Task description: In the entries that follow, how many lines contain "việc"? Answer with the number only.

Transcribed page contents

=======

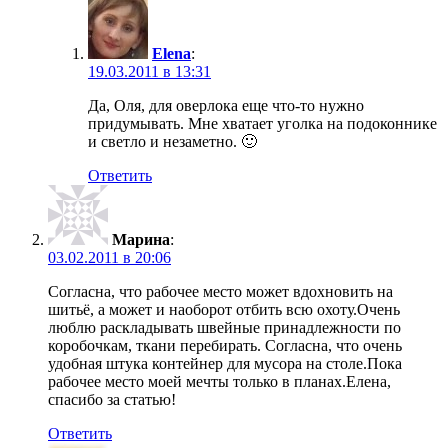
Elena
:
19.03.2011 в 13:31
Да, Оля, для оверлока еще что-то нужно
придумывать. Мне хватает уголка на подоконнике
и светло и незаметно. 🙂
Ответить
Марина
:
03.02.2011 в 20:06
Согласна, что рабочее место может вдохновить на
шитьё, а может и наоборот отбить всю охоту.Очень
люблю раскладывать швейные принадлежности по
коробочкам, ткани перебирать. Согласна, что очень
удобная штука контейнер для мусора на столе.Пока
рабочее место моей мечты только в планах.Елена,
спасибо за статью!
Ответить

=======

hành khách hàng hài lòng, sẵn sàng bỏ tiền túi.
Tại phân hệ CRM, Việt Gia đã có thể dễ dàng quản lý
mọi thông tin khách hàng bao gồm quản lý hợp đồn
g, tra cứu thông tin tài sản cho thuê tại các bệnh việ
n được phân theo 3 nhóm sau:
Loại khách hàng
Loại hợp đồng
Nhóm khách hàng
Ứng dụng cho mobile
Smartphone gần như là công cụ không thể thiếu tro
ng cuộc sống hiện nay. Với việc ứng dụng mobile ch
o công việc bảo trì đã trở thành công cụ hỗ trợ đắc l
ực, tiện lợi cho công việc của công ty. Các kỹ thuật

=======

Expected answer: 3